Она посмотрела на крошечные старомодные наручные часики (явно мамашины), тонкие губы ее искривились в усмешке:
"Теперь уже знает. Я ему записку оставила".
"И написала, что ты у меня?"
"Конечно, – она пожала плечами. – У кого же еще?"
"Значит, скоро приедет".
"Кто?" – не поняла она.
"Твой отец".
"Нет, не приедет, – она покачала голенькой своей головой. – Пока мы сами не позовем".
МЫ – это было приглашением к соучастию, просьбой откликнуться.
"Сейчас будем завтракать", – откликнулся я.
"Спасибо, не хочется, я в поезде ела. Спать ужасно хочу".
"Тогда ложись".
Она вопросительно взглянула мне в лицо: да? теперь уже да?
Я отрицательно покачал головой.
"Эта комната – твоя, ключи на столе. Закройся – и спи".
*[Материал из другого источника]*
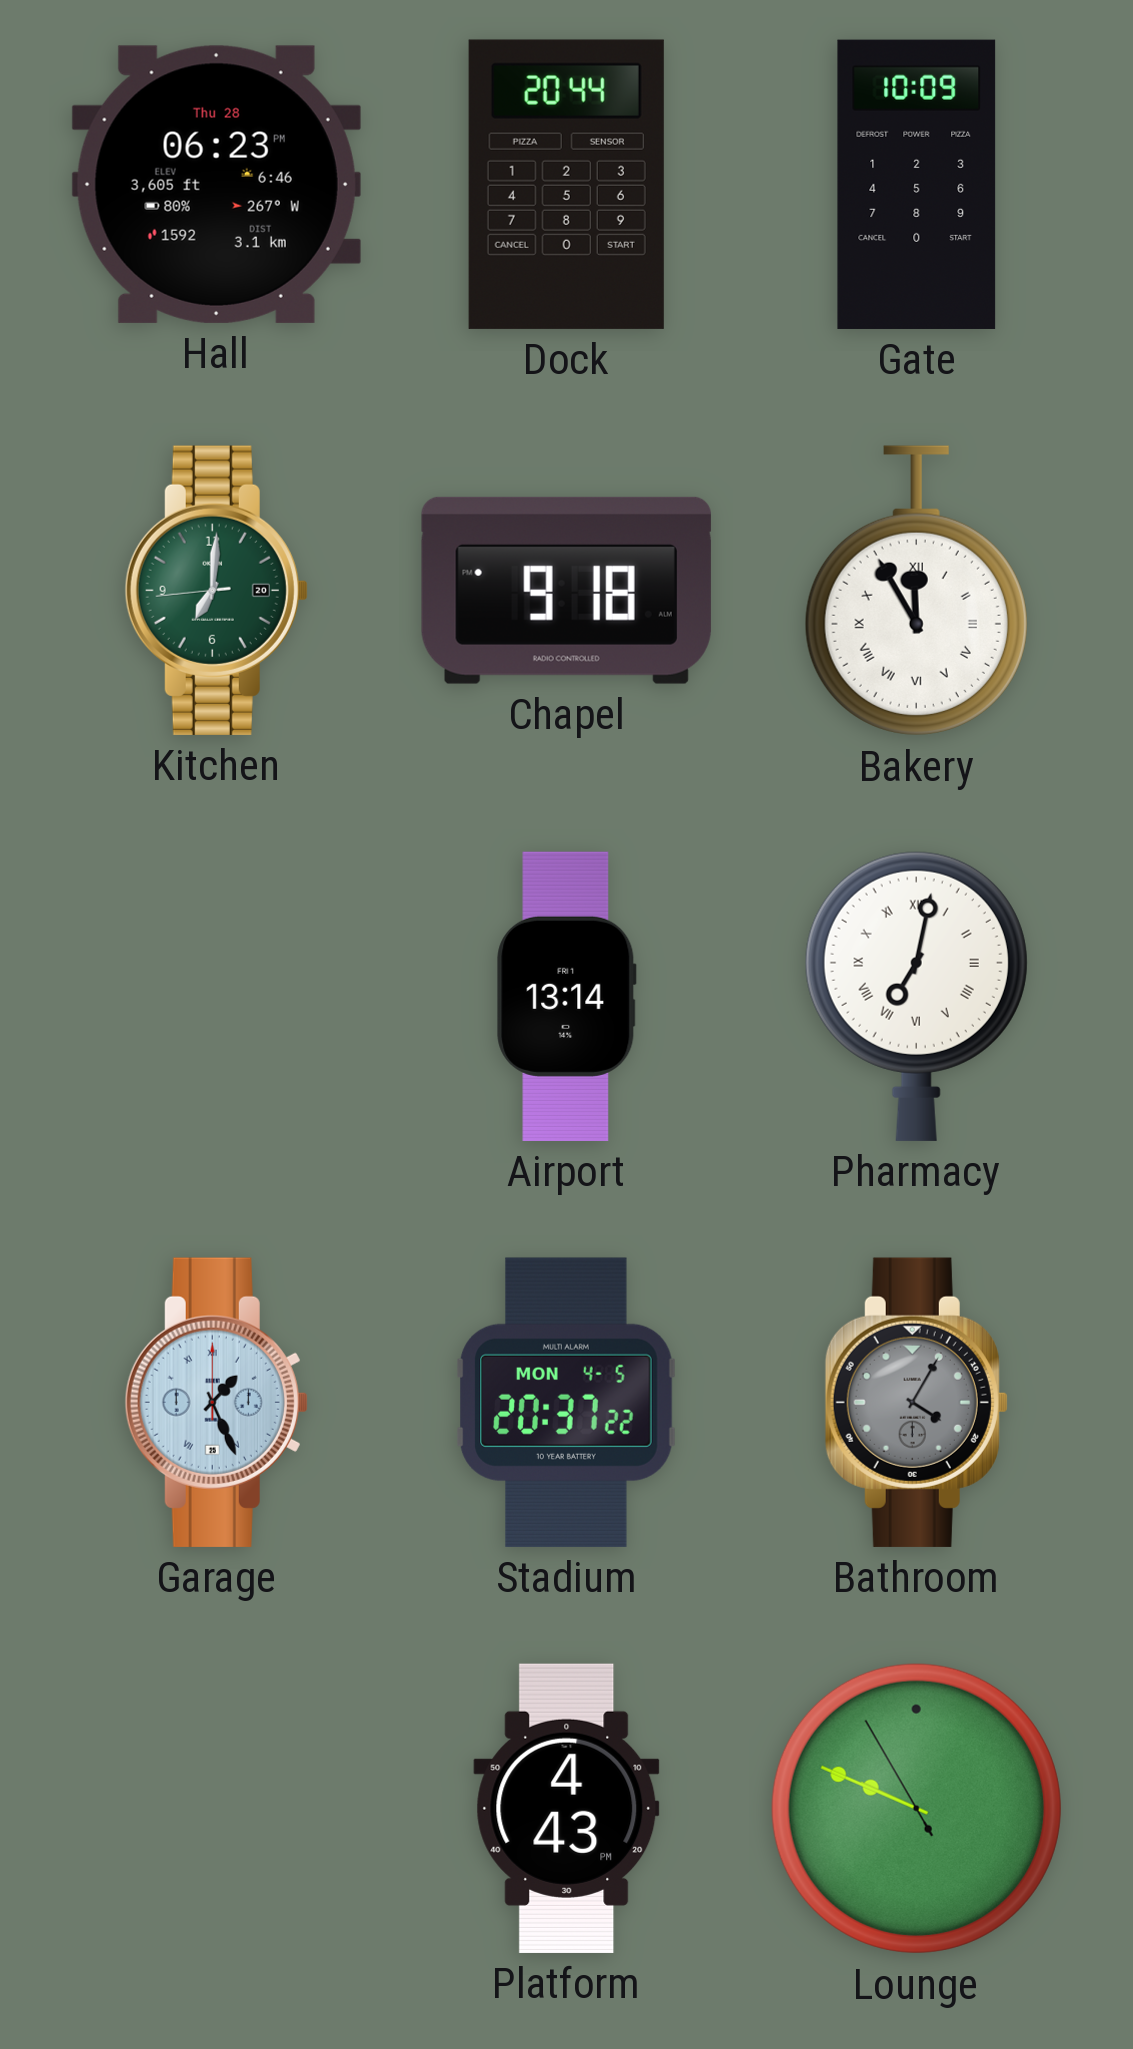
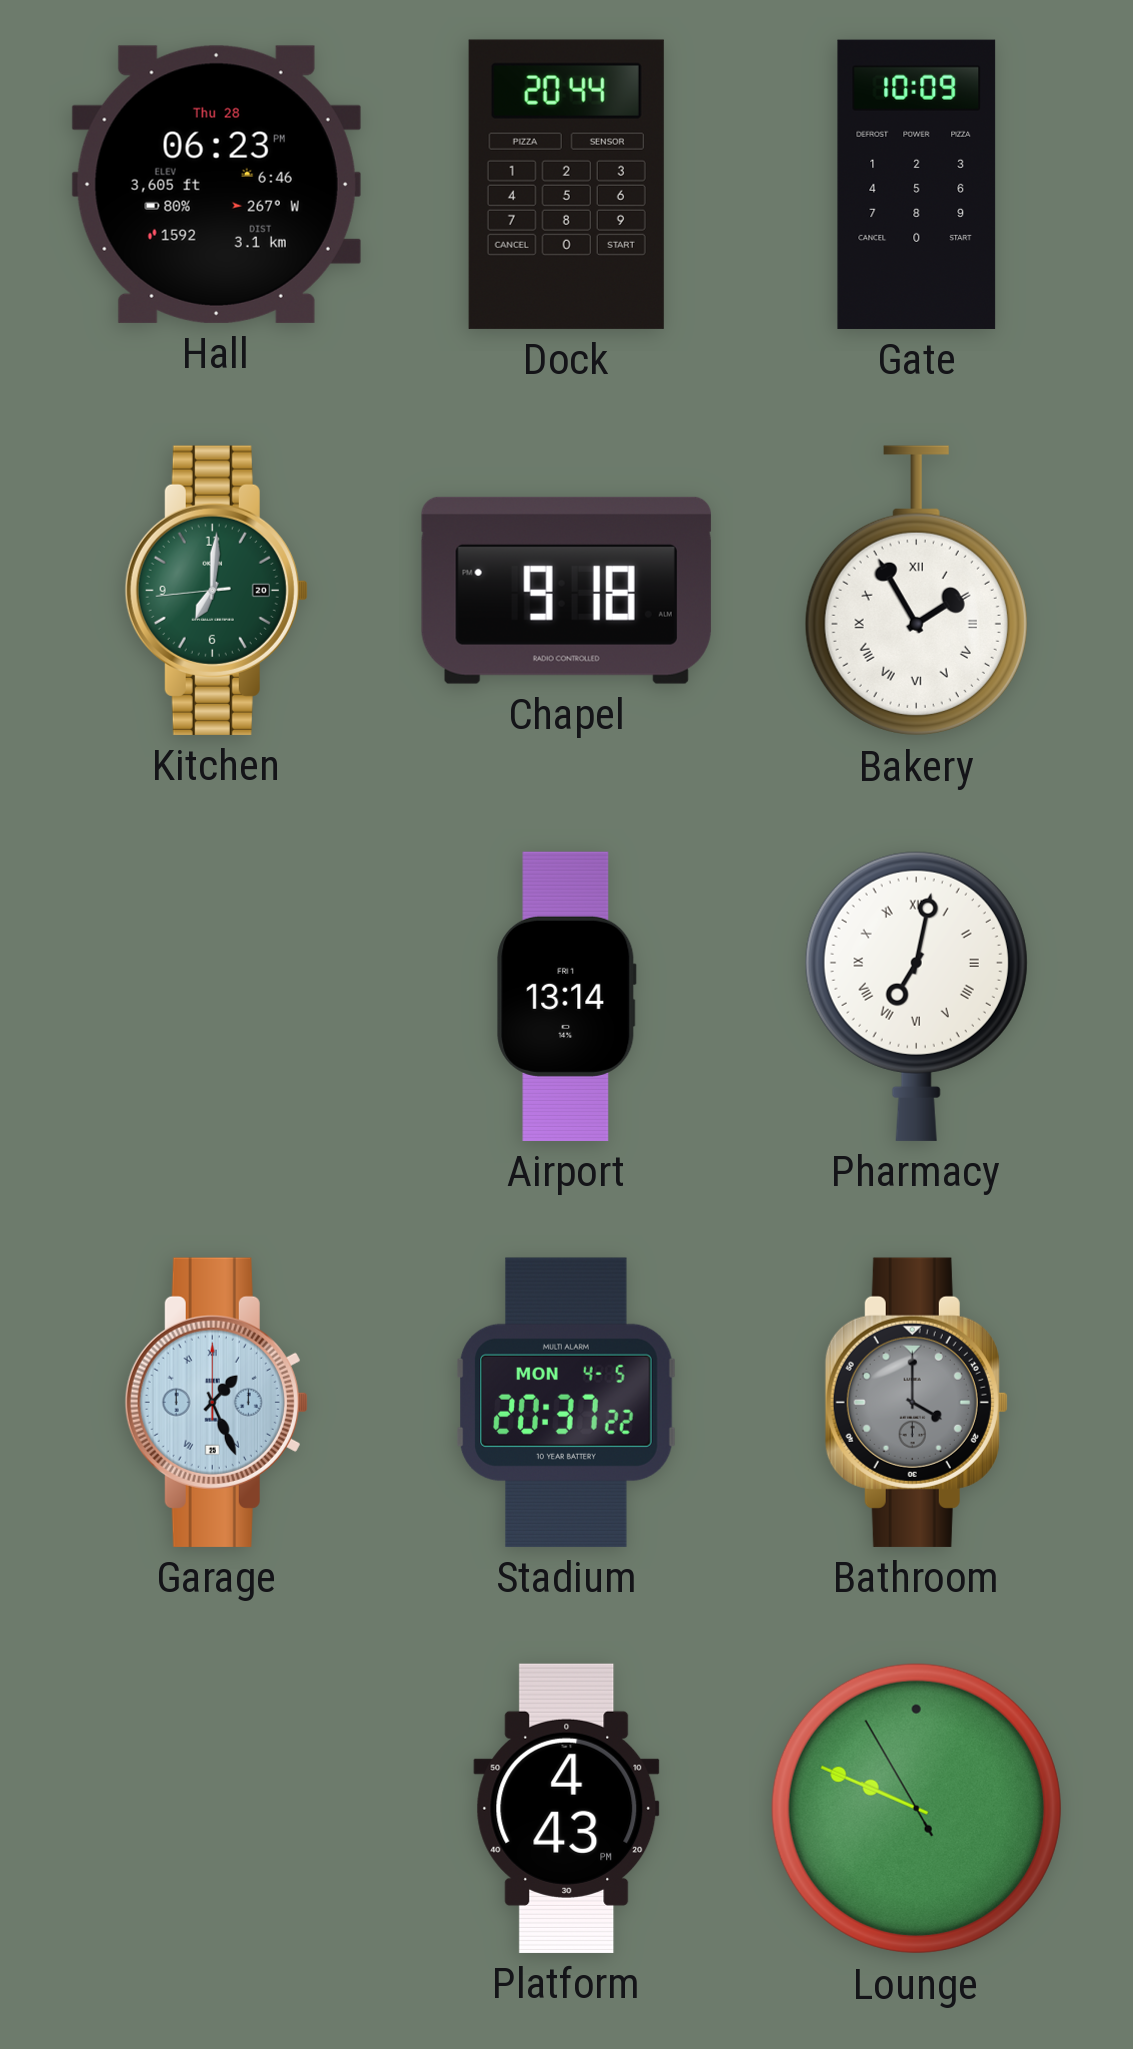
Bakery: 11:55 -> 1:55
Bathroom: 4:05 -> 4:00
"А вещи мои? – спросила она. -Я их на Казанском вокзале оставила, в автоматической камере".
"Почему на Казанском?"
"Так, – она снова усмехнулась. – Конспирация".
"Следы заметала?"
"Ага".
Я оставил беглянку одну, велел никому не открывать, к телефону не подходить – и поехал за ее приданым.
Приданого оказалось не так чтобы много: две стареньких кошелки, багаж вполне транспортабельный, но я понимал, почему Анюта его оставила: а вдруг я ее не приму.
Когда я вернулся с вокзала, дверь ее комнаты была настежь распахнута, беглянка спала на своем диванчике, накрывшись пледом с головой. Дыхание у нее было совершенно беззвучное. Я подошел, наклонился: да нет, живая. Глаза у Анюты были мучительно зажмурены, как будто и во сне она боялась увидеть меня. Вот так началась наша с нею семейная жизнь.